If You Think Your Kid Is Expensive, Try Raising Calvin From ‘Calvin And Hobbes’
My favorite comic strip as a kid was, hands down, Calvin and Hobbes by Bill Watterson. It’s also pretty shelf-stable. I recently picked up a copy of The Revenge of the Baby-sat to foist on my kid because she’s gotten into comics lately and I have to confess that she never got her hands on it because I am a grown up so I get dibs on everything.
I noticed two things about Calvin and Hobbes as I was reading it, namely that it’s pretty deep for a comic that was popular with kids, and holy wow, Calvin does a whole butt load of damage to his parents house. As a kid I never took too much notice of that but as an adult, I couldn’t help but think, who’s gonna clean that up? Well, someone took the time to figure out just how much money Calvin cost his parents, and it’s pretty glorious.
Matt J. Michel researched and published his findings in the Honest and Reliable Data Journal, which is a sub of the Proceedings of the National Institute of Science, or the PNIS-HARD (lawl). This comes in the wake of the USDA’s finding that raising a child from birth to age 17 will cost most middle income families somewhere in the horrifying range of $226,800-$264,000.
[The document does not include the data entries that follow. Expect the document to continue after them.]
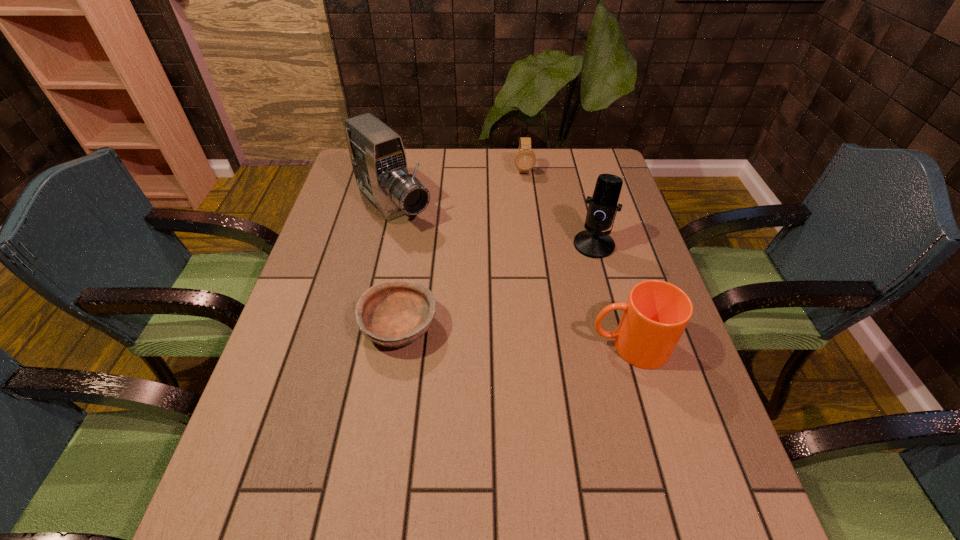 Find the location of a particular element. The height and width of the screenshot is (540, 960). unoccupied area between the shortest object and the second shortest object is located at coordinates (462, 249).

Identify the location of vacant area that lies between the camcorder and the shortest object. The image size is (960, 540). (396, 267).

You are a GUI agent. You are given a task and a screenshot of the screen. Output one action in this format:
    pyautogui.click(x=<x>, y=<y>)
    Task: Click on the empty location between the third shortest object and the fourth tallest object
    The height and width of the screenshot is (540, 960).
    Given the screenshot: What is the action you would take?
    pyautogui.click(x=576, y=258)

Locate an element on the screen. The width and height of the screenshot is (960, 540). vacant area that lies between the mug and the shortest object is located at coordinates (515, 336).

Find the location of a particular element. This screenshot has height=540, width=960. free space between the mug and the watch is located at coordinates (576, 258).

Locate an element on the screen. The width and height of the screenshot is (960, 540). vacant space that is in between the bowl and the second shortest object is located at coordinates 462,249.

At what (x,y) coordinates should I click in order to perform the action: click on unoccupied position between the microphone and the mug. Please return your answer as a coordinate pair (x, y). The height and width of the screenshot is (540, 960). Looking at the image, I should click on (612, 295).

Find the location of a particular element. This screenshot has width=960, height=540. free space between the mug and the shortest object is located at coordinates (515, 336).

Where is `empty space that is in between the watch and the bowl`? The height and width of the screenshot is (540, 960). empty space that is in between the watch and the bowl is located at coordinates (462, 249).

You are a GUI agent. You are given a task and a screenshot of the screen. Output one action in this format:
    pyautogui.click(x=<x>, y=<y>)
    Task: Click on the vacant area that lies between the third object from right to left and the shortest object
    Image resolution: width=960 pixels, height=540 pixels.
    Given the screenshot: What is the action you would take?
    pyautogui.click(x=462, y=249)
Okay, I’m back now. I had to walk away for a second to weep at that idea. Anyway, Michel recorded instances of property damage for the 10 years of Calvin’s “life”, and came up with the staggering cost of $15,955.80 that included everything from the large (Calvin floods the house not once but five times), to the small (like broken glass). Michel even used repair, service, and cost estimates from Calvin’s specific region in Ohio. It’s pretty thorough.
Michel also pointed out that Calvin did the most damage during January, February, and August, which caused the researcher to come to an interesting and spot-on conclusion:
“Increased damage during these months may possibly be a reaction to the injustice of going back to school after a long break (Winter and Summer vacations). If so, than it is clear that schools should abolish these breaks; money saved from the lack of physical damage can cover the increased tuition costs.”
Now, I’ve said before that because I find it hard to care a lot about material or physical goods, I’m pretty understanding when a kid (mine or someone else’s) comes into my house and starts fucking shit up. However, I’m not sure if I could handle a Calvin. Vibrant imagination and adorable hair spikes notwithstanding, he sounds like a very expensive handful of suck.
In conclusion, Michels noted that, “In parenting, you have to take the bad with the good. With a kid like Calvin, it’s probably mostly bad. But even raising a kid like Calvin has its good moments…which are well worth the extra $1,850 a year.”
I don’t doubt that. To be safe, though, I’m going to add “potential Calvin” to my list of reasons not to have another child.